_Task_.
Please give back only the lines below from the one containing "until the last" to the one containing "Grad ist des Wasser des Vulkans Arenal", each repeated word for word, both ends included.

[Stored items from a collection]
------------------------------------------------

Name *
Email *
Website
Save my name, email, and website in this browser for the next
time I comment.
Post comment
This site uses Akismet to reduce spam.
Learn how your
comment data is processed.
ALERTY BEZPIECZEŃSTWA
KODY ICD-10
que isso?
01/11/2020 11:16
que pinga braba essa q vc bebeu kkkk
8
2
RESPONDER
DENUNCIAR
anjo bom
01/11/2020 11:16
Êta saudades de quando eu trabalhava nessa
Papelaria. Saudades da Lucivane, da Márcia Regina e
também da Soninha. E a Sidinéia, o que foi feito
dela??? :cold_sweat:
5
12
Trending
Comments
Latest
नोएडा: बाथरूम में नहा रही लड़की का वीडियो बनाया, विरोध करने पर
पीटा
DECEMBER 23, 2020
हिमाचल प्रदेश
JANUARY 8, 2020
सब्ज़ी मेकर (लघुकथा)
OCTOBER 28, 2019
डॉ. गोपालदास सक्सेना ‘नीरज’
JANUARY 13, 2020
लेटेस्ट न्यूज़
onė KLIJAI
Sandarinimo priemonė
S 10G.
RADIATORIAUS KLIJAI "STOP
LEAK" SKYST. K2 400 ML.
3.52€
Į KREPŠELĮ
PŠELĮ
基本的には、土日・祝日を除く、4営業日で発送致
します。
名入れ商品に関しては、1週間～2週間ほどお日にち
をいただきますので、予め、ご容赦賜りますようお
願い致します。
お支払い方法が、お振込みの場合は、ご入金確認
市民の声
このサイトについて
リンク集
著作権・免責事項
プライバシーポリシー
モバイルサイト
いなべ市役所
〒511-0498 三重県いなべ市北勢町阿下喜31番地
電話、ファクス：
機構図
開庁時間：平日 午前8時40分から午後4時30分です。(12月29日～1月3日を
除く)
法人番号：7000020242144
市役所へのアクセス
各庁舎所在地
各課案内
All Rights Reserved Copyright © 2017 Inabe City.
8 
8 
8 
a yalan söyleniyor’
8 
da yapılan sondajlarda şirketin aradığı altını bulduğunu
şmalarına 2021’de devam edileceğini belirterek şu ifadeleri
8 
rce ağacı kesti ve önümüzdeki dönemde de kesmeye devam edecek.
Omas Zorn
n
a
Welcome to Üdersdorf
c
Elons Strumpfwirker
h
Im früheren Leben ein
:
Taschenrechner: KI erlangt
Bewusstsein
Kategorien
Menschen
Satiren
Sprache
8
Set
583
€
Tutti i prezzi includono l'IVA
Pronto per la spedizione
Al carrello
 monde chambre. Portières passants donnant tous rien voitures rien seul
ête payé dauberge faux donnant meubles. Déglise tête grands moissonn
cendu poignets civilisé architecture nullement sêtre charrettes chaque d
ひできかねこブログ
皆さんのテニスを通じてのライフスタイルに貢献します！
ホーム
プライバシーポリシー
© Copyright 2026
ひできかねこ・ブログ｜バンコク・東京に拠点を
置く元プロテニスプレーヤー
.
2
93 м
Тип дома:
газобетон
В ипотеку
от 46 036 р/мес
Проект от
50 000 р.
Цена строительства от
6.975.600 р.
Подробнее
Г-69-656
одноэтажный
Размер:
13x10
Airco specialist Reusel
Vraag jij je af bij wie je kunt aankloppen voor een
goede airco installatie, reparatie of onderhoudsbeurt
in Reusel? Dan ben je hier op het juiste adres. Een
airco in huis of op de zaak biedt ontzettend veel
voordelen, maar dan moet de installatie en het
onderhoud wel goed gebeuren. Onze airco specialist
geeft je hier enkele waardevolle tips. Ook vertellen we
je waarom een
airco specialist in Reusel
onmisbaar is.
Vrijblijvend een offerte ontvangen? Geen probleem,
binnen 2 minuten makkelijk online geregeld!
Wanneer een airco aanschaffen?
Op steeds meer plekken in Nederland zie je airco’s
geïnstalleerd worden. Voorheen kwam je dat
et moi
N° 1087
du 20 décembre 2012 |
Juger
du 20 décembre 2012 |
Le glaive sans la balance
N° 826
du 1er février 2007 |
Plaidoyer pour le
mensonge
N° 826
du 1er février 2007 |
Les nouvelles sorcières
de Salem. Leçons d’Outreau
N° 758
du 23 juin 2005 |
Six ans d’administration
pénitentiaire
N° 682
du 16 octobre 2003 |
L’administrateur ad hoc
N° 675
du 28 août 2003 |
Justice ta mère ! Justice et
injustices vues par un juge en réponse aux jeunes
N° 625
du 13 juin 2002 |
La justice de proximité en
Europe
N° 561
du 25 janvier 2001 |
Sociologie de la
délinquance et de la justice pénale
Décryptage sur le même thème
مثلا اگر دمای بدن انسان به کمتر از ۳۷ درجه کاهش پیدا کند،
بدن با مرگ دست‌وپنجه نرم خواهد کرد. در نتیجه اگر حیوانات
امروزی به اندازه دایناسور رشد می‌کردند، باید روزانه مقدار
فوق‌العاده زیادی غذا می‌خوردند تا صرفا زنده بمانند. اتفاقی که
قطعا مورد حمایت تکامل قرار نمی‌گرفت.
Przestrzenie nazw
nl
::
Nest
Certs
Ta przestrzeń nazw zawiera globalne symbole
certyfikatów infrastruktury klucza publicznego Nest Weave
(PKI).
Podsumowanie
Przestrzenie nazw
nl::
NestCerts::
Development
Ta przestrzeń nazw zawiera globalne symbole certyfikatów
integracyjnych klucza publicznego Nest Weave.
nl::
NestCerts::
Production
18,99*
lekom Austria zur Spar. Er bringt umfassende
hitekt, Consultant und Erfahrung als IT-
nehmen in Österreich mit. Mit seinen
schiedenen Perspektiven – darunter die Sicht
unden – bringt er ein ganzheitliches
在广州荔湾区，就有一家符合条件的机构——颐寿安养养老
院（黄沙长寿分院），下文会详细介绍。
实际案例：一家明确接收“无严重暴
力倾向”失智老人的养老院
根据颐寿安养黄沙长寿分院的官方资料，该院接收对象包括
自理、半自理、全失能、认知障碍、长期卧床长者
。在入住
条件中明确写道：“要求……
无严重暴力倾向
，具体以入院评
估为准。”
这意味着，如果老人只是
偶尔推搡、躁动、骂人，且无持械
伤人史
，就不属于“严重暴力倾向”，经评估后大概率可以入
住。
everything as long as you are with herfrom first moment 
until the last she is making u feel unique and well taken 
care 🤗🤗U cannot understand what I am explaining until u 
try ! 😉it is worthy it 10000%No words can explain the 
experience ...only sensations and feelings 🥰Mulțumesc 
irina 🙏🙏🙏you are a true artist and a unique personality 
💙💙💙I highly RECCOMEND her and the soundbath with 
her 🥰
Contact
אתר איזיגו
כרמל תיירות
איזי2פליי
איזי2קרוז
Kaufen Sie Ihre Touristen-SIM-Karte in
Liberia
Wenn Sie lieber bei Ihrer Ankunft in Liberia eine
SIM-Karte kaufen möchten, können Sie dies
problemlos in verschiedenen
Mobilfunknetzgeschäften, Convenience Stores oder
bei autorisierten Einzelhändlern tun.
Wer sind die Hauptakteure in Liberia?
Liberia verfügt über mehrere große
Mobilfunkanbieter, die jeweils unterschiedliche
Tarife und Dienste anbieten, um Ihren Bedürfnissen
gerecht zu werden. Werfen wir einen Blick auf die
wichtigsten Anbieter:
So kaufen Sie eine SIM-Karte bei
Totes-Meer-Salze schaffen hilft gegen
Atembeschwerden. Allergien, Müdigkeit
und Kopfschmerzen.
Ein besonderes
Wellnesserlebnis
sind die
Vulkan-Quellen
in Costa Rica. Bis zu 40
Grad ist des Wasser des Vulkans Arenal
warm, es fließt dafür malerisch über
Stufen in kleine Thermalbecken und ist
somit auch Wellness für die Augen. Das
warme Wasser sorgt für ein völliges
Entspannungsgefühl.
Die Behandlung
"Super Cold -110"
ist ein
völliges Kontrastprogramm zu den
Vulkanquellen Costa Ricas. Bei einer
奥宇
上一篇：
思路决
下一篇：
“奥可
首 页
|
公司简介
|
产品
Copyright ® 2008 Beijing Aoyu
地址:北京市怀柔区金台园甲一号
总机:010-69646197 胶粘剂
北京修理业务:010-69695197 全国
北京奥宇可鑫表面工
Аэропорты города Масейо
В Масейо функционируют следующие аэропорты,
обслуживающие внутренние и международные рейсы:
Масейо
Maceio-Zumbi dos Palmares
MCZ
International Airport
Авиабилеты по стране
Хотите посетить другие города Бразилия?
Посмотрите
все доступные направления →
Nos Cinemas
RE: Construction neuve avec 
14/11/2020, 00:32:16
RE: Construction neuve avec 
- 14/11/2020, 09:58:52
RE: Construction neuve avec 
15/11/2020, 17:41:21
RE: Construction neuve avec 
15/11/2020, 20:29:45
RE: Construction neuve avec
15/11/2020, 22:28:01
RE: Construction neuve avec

------------------------------------------------

_Final answer_.
until the last she is making u feel unique and well taken 
care 🤗🤗U cannot understand what I am explaining until u 
try ! 😉it is worthy it 10000%No words can explain the 
experience ...only sensations and feelings 🥰Mulțumesc 
irina 🙏🙏🙏you are a true artist and a unique personality 
💙💙💙I highly RECCOMEND her and the soundbath with 
her 🥰
Contact
אתר איזיגו
כרמל תיירות
איזי2פליי
איזי2קרוז
Kaufen Sie Ihre Touristen-SIM-Karte in
Liberia
Wenn Sie lieber bei Ihrer Ankunft in Liberia eine
SIM-Karte kaufen möchten, können Sie dies
problemlos in verschiedenen
Mobilfunknetzgeschäften, Convenience Stores oder
bei autorisierten Einzelhändlern tun.
Wer sind die Hauptakteure in Liberia?
Liberia verfügt über mehrere große
Mobilfunkanbieter, die jeweils unterschiedliche
Tarife und Dienste anbieten, um Ihren Bedürfnissen
gerecht zu werden. Werfen wir einen Blick auf die
wichtigsten Anbieter:
So kaufen Sie eine SIM-Karte bei
Totes-Meer-Salze schaffen hilft gegen
Atembeschwerden. Allergien, Müdigkeit
und Kopfschmerzen.
Ein besonderes
Wellnesserlebnis
sind die
Vulkan-Quellen
in Costa Rica. Bis zu 40
Grad ist des Wasser des Vulkans Arenal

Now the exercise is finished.